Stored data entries
○ ○ ○ ○ ○ ○ ○
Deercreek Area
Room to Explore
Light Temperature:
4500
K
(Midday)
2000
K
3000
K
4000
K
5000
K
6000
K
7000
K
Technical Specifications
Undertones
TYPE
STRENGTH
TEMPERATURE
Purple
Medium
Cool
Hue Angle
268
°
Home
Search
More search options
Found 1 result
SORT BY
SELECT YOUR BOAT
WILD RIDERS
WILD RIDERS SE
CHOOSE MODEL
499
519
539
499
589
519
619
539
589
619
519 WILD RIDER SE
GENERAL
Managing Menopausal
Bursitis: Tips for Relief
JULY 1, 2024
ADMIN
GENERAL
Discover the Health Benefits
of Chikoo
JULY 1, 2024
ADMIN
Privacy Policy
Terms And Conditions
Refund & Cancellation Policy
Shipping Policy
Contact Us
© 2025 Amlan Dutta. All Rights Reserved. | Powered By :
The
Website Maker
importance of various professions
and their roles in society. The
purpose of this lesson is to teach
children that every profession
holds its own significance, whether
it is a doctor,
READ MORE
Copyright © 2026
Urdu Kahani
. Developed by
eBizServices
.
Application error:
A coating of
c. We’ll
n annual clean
○ ○ ○ ○ ○ ○ ○
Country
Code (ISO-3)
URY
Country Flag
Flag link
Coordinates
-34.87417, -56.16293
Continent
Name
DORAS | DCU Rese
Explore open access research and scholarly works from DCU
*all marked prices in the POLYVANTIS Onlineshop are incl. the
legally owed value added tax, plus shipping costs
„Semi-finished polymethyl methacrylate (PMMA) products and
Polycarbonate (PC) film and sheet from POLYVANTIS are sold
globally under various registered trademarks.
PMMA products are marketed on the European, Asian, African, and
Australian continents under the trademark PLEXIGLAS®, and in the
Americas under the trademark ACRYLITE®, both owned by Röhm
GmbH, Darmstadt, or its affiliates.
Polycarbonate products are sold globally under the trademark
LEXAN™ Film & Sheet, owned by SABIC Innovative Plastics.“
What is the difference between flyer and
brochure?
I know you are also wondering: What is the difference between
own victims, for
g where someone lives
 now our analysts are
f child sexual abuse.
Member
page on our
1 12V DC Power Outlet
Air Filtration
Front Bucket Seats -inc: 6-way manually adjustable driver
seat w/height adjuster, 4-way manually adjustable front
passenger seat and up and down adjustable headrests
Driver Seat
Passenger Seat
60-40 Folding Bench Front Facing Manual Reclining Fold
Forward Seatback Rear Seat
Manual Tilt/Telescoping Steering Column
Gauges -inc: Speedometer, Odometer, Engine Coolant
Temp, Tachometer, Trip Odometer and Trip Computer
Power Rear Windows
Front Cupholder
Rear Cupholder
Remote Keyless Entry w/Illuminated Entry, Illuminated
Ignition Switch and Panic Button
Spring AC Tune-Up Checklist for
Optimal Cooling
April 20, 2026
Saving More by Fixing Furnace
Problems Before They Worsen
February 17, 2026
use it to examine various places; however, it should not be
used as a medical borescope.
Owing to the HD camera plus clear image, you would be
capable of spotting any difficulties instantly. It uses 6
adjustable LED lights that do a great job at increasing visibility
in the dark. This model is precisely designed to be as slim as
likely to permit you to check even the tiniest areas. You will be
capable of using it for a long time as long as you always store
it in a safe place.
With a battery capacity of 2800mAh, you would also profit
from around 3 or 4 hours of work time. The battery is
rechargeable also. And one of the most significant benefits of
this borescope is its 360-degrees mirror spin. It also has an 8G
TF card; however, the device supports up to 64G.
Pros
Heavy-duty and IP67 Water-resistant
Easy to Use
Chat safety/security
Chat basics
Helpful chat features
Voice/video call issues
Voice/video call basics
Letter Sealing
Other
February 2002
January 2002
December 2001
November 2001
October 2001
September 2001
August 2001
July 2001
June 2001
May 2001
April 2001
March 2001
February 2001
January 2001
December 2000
○ ○ ○ ○ ○ ○ ○
TASK DESCRIPTION:
Among the records above, which lines hold the word "Polycarbonate"? Copy each one.

EXERCISE SOLUTION:
Polycarbonate (PC) film and sheet from POLYVANTIS are sold
Polycarbonate products are sold globally under the trademark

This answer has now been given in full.